CRDTs and Coordination Avoidance: Collaborative Editing, Sequences, and Rich Text
LESSON
CRDTs and Coordination Avoidance: Collaborative Editing, Sequences, and Rich Text
Core Insight
Imagine two people editing the same paragraph while one laptop is offline. Ana places the cursor between c and a in cat and types h. Bruno, on another replica, places the cursor between a and t and types r. Both edits feel local and immediate.
If the document is represented as a plain array of characters, both edits may say "insert at index 1" or "insert at index 2" depending on what each user had already seen. After the replicas exchange updates, the system cannot safely replay those indexes against a document that has changed underneath them. Indexes describe a position in one replica's momentary view, not a durable fact that other replicas can merge later.
Collaborative text CRDTs solve this by making order itself mergeable. Characters, embedded objects, or formatting markers get stable identifiers. An insertion says "place this new element after that known element" or "place it at this generated position identifier." A deletion usually marks an element as removed rather than pretending it never existed. Replicas may receive updates in different orders, but they eventually compute the same visible sequence.
The trade-off is that convergence is not the same as perfect user intention. The CRDT can guarantee that replicas agree without a central lock. It still needs careful ordering rules, tombstone or compaction strategy, and rich text semantics that make formatting behave like formatting rather than like accidental character data.
Why Index-Based Editing Breaks
Start with a tiny document:
visible text:
cat
positions:
0 c
1 a
2 t
Ana sees cat and inserts h after c:
Ana operation:
insert "h" at index 1
Ana sees:
chat
Bruno sees the original cat and inserts r after a:
Bruno operation:
insert "r" at index 2
Bruno sees:
cart
Now Ana receives Bruno's operation. Should index 2 mean after a, as Bruno intended, or should it mean the third slot in Ana's current text chat?
replay by raw index:
chat
insert r at index 2
chart
maybe acceptable here, but accidental
Try a deletion and the problem becomes sharper:
Ana:
delete character at index 1 # deletes a
Bruno:
insert "r" at index 2 # after a, before t
After Ana's deletion, index 2 no longer names the same place. The operation was written in coordinates that expired.
A collaborative editor needs operations that name stable context:
insert "r" after element id A
delete element id A
The visible index can be computed for the user's screen. The replicated operation should refer to identifiers that survive lag, concurrency, and retry.
Sequence CRDTs
A sequence CRDT is a replicated data type for ordered elements. The elements may be characters, paragraphs, list items, image embeds, or formatting boundaries. The core requirement is simple to state and hard to engineer well:
if replicas receive the same set of insert/delete operations,
they must render the same sequence,
even if they received those operations in different orders.

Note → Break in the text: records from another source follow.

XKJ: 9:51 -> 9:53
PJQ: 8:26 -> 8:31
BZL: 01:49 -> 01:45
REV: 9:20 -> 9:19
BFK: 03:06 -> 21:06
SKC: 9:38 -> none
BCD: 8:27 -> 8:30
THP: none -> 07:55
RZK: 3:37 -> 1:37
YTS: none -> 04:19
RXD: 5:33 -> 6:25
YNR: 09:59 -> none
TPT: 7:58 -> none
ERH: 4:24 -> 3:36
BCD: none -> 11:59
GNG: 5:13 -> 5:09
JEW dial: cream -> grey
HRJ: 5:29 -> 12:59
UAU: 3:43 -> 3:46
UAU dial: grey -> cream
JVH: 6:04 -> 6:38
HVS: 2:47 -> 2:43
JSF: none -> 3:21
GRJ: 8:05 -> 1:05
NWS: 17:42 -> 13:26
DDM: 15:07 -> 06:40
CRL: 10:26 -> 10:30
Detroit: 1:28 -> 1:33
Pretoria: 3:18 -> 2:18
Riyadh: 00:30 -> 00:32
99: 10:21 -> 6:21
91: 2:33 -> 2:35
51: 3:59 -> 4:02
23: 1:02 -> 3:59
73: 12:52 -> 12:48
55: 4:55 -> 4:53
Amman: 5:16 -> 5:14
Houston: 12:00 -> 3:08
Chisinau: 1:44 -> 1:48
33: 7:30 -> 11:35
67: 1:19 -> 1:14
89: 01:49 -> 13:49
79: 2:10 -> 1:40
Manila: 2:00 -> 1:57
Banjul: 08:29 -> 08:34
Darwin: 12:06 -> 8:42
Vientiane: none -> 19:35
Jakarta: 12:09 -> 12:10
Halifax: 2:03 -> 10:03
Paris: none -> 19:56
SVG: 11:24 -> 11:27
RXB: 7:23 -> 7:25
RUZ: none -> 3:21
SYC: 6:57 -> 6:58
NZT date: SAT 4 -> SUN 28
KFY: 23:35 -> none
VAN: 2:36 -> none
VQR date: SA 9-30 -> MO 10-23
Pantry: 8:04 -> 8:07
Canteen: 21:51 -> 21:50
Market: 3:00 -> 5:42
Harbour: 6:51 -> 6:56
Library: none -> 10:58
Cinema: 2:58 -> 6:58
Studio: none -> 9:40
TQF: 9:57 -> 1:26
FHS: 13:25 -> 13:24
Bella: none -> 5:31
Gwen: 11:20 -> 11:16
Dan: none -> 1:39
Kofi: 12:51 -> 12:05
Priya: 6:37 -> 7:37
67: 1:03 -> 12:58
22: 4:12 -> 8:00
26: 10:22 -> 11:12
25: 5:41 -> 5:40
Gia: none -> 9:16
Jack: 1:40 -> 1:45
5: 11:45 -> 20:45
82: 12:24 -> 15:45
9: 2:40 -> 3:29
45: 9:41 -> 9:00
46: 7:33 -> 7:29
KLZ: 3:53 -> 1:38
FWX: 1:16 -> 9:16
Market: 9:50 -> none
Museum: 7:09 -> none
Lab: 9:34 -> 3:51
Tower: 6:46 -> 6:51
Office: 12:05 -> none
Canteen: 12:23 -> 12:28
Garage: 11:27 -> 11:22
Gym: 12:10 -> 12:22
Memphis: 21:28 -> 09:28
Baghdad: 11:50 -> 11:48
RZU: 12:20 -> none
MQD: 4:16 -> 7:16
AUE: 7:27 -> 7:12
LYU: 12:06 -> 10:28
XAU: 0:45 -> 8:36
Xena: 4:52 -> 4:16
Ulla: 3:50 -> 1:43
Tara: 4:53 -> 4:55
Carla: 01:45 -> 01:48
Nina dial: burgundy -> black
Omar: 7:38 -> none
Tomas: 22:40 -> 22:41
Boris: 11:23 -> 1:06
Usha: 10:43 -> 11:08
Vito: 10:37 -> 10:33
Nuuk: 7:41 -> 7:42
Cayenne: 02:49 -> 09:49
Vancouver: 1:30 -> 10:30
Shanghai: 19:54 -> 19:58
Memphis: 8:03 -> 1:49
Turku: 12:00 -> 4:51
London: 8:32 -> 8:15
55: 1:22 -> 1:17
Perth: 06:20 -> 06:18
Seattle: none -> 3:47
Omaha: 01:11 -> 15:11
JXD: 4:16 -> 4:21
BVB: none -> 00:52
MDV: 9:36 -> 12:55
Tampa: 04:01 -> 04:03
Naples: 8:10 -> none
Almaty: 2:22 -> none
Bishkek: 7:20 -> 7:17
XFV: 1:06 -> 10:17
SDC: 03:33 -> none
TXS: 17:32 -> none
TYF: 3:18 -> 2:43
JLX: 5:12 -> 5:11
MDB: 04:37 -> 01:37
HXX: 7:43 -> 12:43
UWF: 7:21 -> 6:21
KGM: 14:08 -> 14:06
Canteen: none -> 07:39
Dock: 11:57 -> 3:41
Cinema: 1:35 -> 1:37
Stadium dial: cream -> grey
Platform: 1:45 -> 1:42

One common family, often called linked-list or RGA-style sequence CRDTs, gives each inserted element a unique identifier:
element:
id: Madrid:42
value: "h"
after: C:1
visible: true
The document is not "array index 0, 1, 2." It is a set of elements plus order constraints:
HEAD
C:1 -> "c"
A:1 -> "a"
T:1 -> "t"
Ana inserts h after C:1:
H:7 -> "h", after C:1
Bruno inserts r after A:1:
R:3 -> "r", after A:1
When all operations arrive, both replicas can render:
HEAD
C:1 -> "c"
H:7 -> "h"
A:1 -> "a"
R:3 -> "r"
T:1 -> "t"
visible:
chart
What if two users insert at the same place concurrently?
Ana:
X:9 -> "x", after A:1
Bruno:
Y:4 -> "y", after A:1
The CRDT needs a deterministic tie-breaker. It may order by actor ID, Lamport timestamp, generated position identifier, or a more careful rule that preserves causal insertion order. The exact choice affects how natural the result feels.
both replicas eventually choose:
A:1, X:9, Y:4
or:
A:1, Y:4, X:9
but not one order on Madrid and another on Dublin
Another family, used by Logoot/LSEQ-like designs, gives each element a position identifier drawn from a dense ordered space:
before:
c at [10]
a at [20]
t at [30]
insert h between c and a:
h at [15]
If two replicas need a position between the same neighbors, the identifier includes enough extra digits and replica identity to stay unique and ordered.
Both families turn "where is the cursor?" into "which stable element or position does this operation reference?" That shift is the small win: local editing can stay fast while merge behavior becomes a data structure problem instead of a global-lock problem.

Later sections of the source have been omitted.